Krefeld: Diagnose: Gebrochenes Herz

Krefeld: Diagnose: Gebrochenes Herz

Die Symptome gleichen denen eines Herzinfarkt: Schmerzen in der Brust, die bis in den Arm strahlen, Übelkeit und Angst. Doch bei etwa zwei Prozent der Patienten ist es kein Infarkt, sondern das so genannte Broken-Heart-Syndrom.

Es ist Thema in Hollywood-Schnulzen, Song-Texten oder Liebesromanen: das gebrochene Herz. Doch auch die Kardiologen am Helios Klinikum Krefeld beschäftigen sich mit diesem Phänomen. Seit wenigen Jahren ist eine Funktionsstörung des Herzens bekannt, die als "Broken-Heart-Syndrom" bezeichnet wird. Anfänglich ähneln alle Symptome denen eines Herzinfarkts – doch es ist keiner.

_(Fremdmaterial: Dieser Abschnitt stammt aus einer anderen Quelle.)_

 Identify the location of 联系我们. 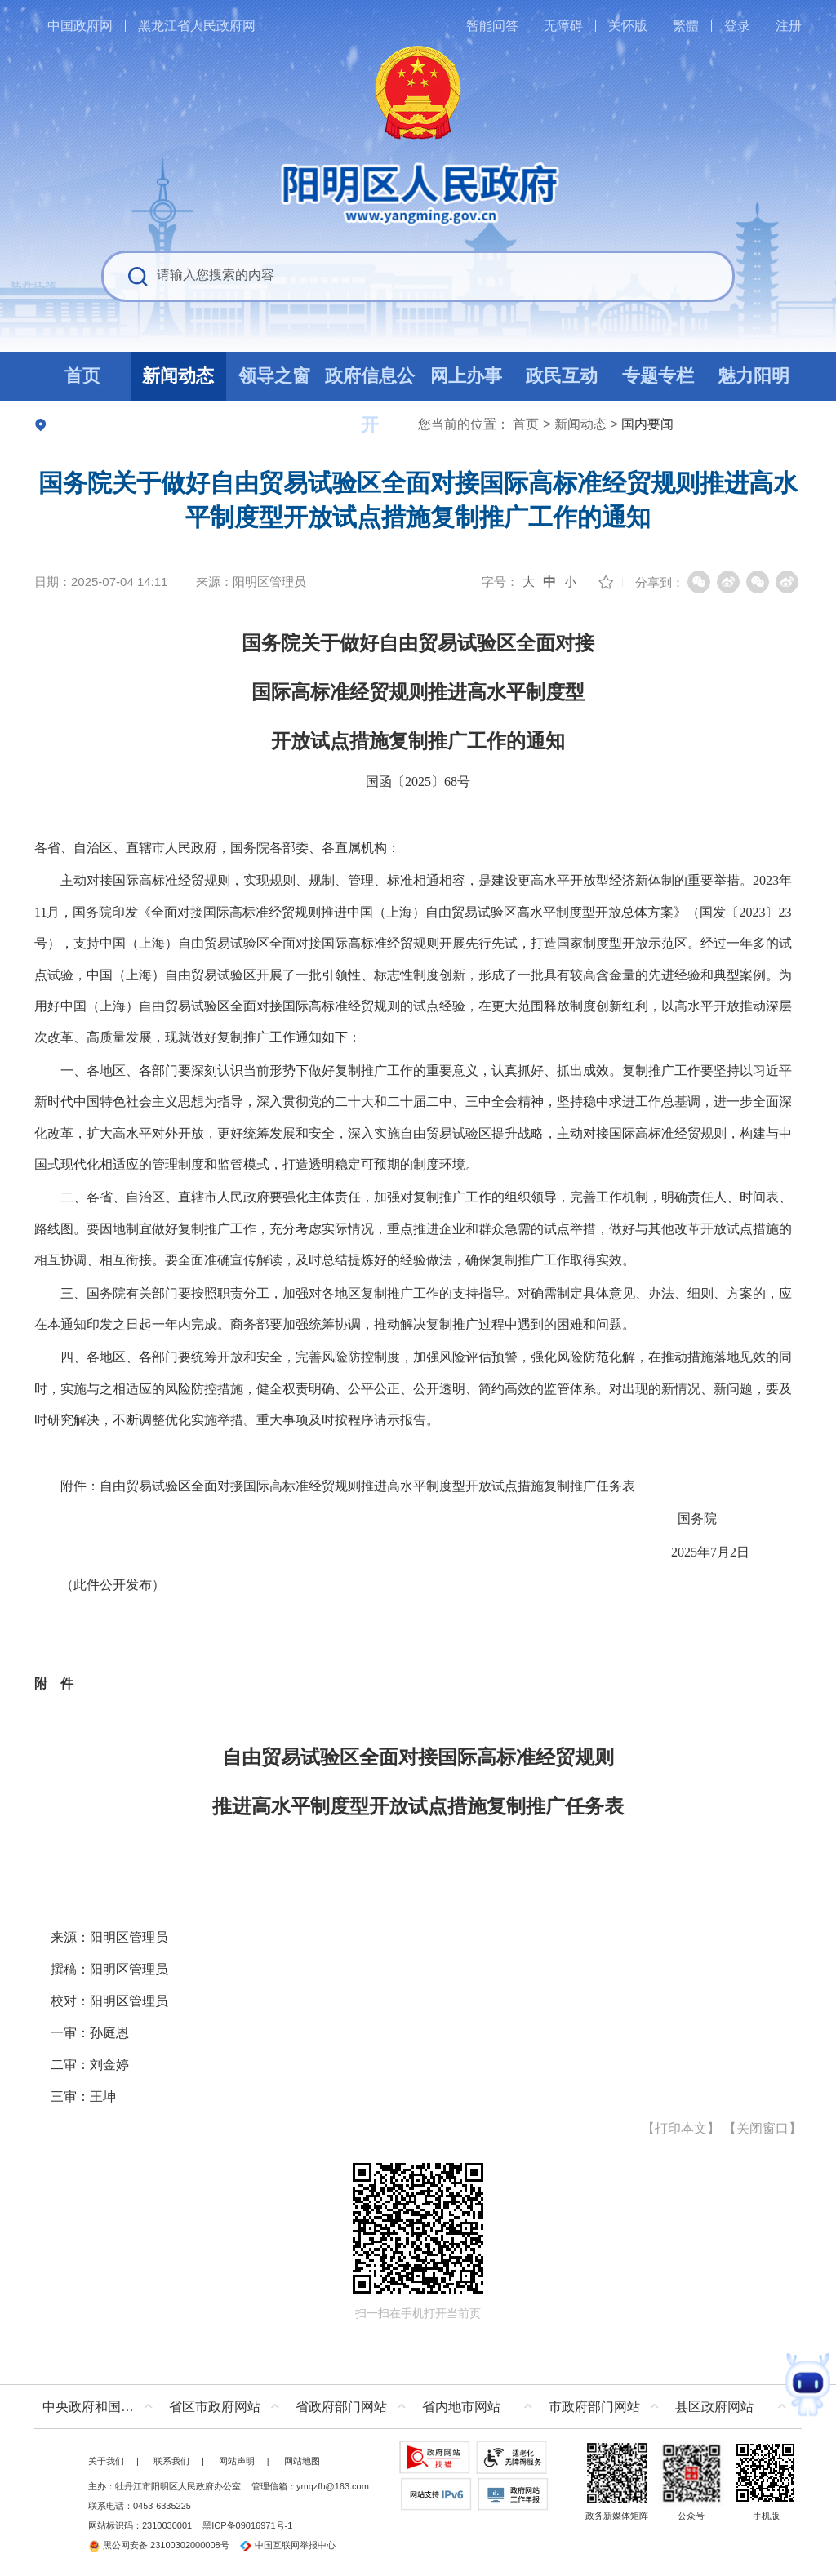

Es war bereits Abend, als sich der Besuch verabschiedete. Ingeborg Weiss machte sich einen Tee und wollte zu Bett gehen. Als sie den ersten Schluck trank, spürte sie einen stechenden Schmerz in der Magengegend. Ihr wurde übel, sie bekam Rückenschmerzen. Ihr Mann wollte den Notarzt rufen, doch die 83-Jährige hielt ihn ab: "Der Tee war nur zu heiß. Extra wegen mir den Notarzt rufen, das ist nicht nötig."

Alle Gefäße intakt

Ein fataler Fehler. Nach einer unruhigen Nacht wachte Ingeborg Weiss völlig kraftlos und mit Schmerzen im Brustbereich auf. Sie musste zum Arzt. Weil die Rentnerin über die typischen Symptome wie Schmerzen in der Brust mit Ausstrahlung in die Arme und Angst klagte, stellten die Ärzte dringenden Verdacht auf einen Herzinfarkt. Sofort wurde eine Herzkatheteruntersuchung gemacht. Das Ergebnis überraschte: Verstopfte Herzkranzgefäße – normalerweise Auslöser für einen Herzinfarkt – konnten bei ihr nicht feststellt werden. Im Gegenteil: Alle Gefäße waren intakt und gut durchblutet, es gab weder Engstellen noch Ablagerungen. Trotzdem pumpte der gesamte Bereich der Herzspitze nicht mehr.

"Uns war schnell klar, dass es sich hier um das "Broken-Heart-Syndrom", auch Stress- oder Tako-Tsubo-Kardiomyopathie genannt, handelt. Dieses Phänomen tritt bei ein bis zwei Prozent aller vermeintlichen Herzinfarkte auf", sagt Dr. Friedhelm Späh, Leitender Oberarzt der Medizinischen Klinik I. "Die Symptome gleichen denen eines Herzinfarktes und treten oft nach starker Aufregung oder bei extremem, oft emotionalem Stress auf."

Nach der Menopause

Ursache ist eine Verkrampfung der Gefäße, bedingt durch eine erhöhte Konzentration von Stresshormonen im Blut und einen Mangel an Östrogenen, etwa nach der Menopause. Dadurch werden die Muskelfasern geschockt und arbeiten nicht mehr.

Besonders häufig betroffen sind ältere Frauen, wie Ingeborg Weiss. Die Rentnerin hat zudem eine aufwühlende Zeit hinter sich: "Mein einziger Sohn lag neun Wochen im Koma. Dass ich in dieser Zeit wegen starker Beinschmerzen im Krankenhaus war und ihn nicht besuchen konnte, hat mich sehr belastet." Nach der Diagnose "Broken-Heart-Syndrom" bekam die Krefelderin ein Mittel zur Entspannung der Adern und zur Senkung des Cholesterinspiegels. "In den nächsten Wochen muss sich das Herz erholen. Aber die Chancen auf vollständige Heilung sind gut. Im Gegensatz zum Herzinfarkt haben sich die Muskelfasern in der Regel bereits nach sechs Monaten regeneriert", sagt Späh.